Genome editing in human cells
To assess the activities of CjCas9 and enCjCas9 in mammalian cells, we measured indel formation induced by CjCas9 or enCjCas9 at 38 endogenous target sites with the optimal N3VACAC, sup-optimal N3VGCAC, and non-N3VRYAC (N3TACAC and N3AACAD) PAMs in human embryonic kidney (HEK) 293Ta cells. CjCas9 induced indels at the target sites with the optimal N3VACA, sub-optimal N3VGCAC, and non-N3VRYAC PAMs at 44.0–53.6% (48.5% on average), 10.1–20.7% (16.4% on average), and 3.1–20.8% (12.9% on average) frequencies, respectively (Fig. 2a,b). In contrast, enCjCas9 induced indels at the optimal N3VACAC, sub-optimal N3VGCAC, and non-N3VRYAC PAM sites at 58.4–68.7% (64.8% on average), 20.2–39.8% (32.3% on average), and 14.8–41.0% (29.0% on average) frequencies, respectively (Fig. 2a,b). These results demonstrated that, as compared with CjCas9, enCjCas9 exhibits higher cleavage activities and broader targeting ranges in human cells, consistent with our in vitro cleavage data. Next, we compared the genome-editing efficiencies of CjCas9 and enCjCas9 with those of SpCas9 at two target sites with NGGAACAC PAMs, which can be accessed by both CjCas9 (N3VRYAC PAM) and SpCas9 (NGG PAM). CjCas9, enCjCas9, and SpCas9 generated indels at these two sites with 70.3–86.6% (78.4% on average), 79.7–87.5% (83.6% on average), and 55.8–62.6% (59.2% on average) frequencies, respectively (Fig. 2c). These results indicated that CjCas9 with optimal 22-nt guide sgRNAs can induce indels at target sites with appropriate PAMs, at efficiencies comparable to or higher than those of SpCas9, as previously reported 8.

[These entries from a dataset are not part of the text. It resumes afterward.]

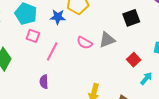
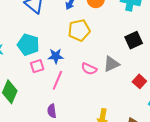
blue star: (58, 17) -> (56, 56), moved
pink square: (33, 36) -> (37, 66), turned -32

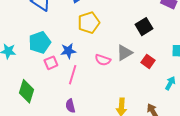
cyan pentagon: (28, 45) -> (40, 42), turned -30
red square: (139, 81) -> (148, 61), moved

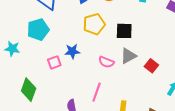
black square: (144, 27) -> (124, 31), moved, turned 30
cyan pentagon: (40, 42) -> (38, 30), moved
pink line: (73, 75) -> (97, 92), moved

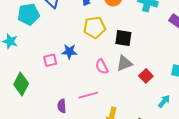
cyan pentagon: (38, 30) -> (29, 14), moved
pink semicircle: (106, 62) -> (102, 67), turned 35
pink line: (97, 92) -> (88, 95), turned 48

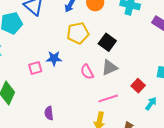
black square: (123, 38) -> (107, 42), turned 30
red square: (146, 76) -> (138, 86), moved
pink line: (88, 95) -> (108, 98), moved

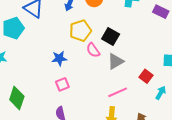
pink square: (35, 68) -> (62, 84), moved
pink semicircle: (87, 72) -> (93, 50), moved

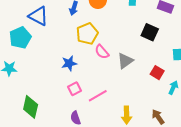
black square: (111, 37) -> (150, 32), moved
pink line: (118, 92) -> (98, 96), moved

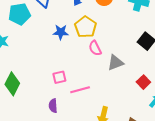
yellow pentagon: (87, 34) -> (85, 27), turned -30
blue star: (69, 63) -> (61, 32), moved

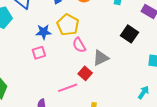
pink square: (59, 77) -> (39, 53), moved
red square: (143, 82) -> (85, 73), moved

Base editing in human cells
Target-AID, comprising the SpCas9 D10A nickase mutant fused to the Petromyzon marinus cytosine deaminase 1 (PmCDA1) and the uracil DNA glycosylase inhibitor (UGI), mediates C-to-T conversion at target genomic sites 15. We replaced the SpCas9 D10A nickase in Target-AID (referred to as SpCas9-AID for comparison) with the CjCas9 D8A and enCjCas9 D8A nickases to create CjCas9-AID and enCjCas9-AID, respectively. We examined whether CjCas9-AID and enCjCas9-AID could mediate C-to-T conversions at 38 endogenous target sites (identical to those tested for indel formation) in HEK293 cells. Unexpectedly, CjCas9-AID did not induce C-to-T conversions at the tested target sites (Fig. 3a,b). In contrast, enCjCas9-AID induced C-to-T conversions at 20 target sites at >5% frequencies (the optimal N3VACAC, sub-optimal N3VGCAC, and non-N3VRYAC sites at 15.8–25.1% (21.5% on average), 4.3–13.2% (8.0% on average), and 1.2–12.4% (6.2% on average) frequencies, respectively) (Fig. 3a,b). We also compared the base-editing efficiencies of CjCas9-AID, enCjCas9-AID, and SpCas9-AID at the two target sites with the NGGAACAC PAMs. Unlike CjCas9-AID, enCjCas9-AID induced C-to-T conversions at these target sites, albeit at lower efficiencies than those of SpCas9-AID (Fig. 3c). enCjCas9-AID induced C-to-T conversions predominantly at the −21 to −8 positions in target sites (Supplementary Fig. 6). These data revealed that enCjCas9, but not CjCas9, can be harnessed for base editing technologies.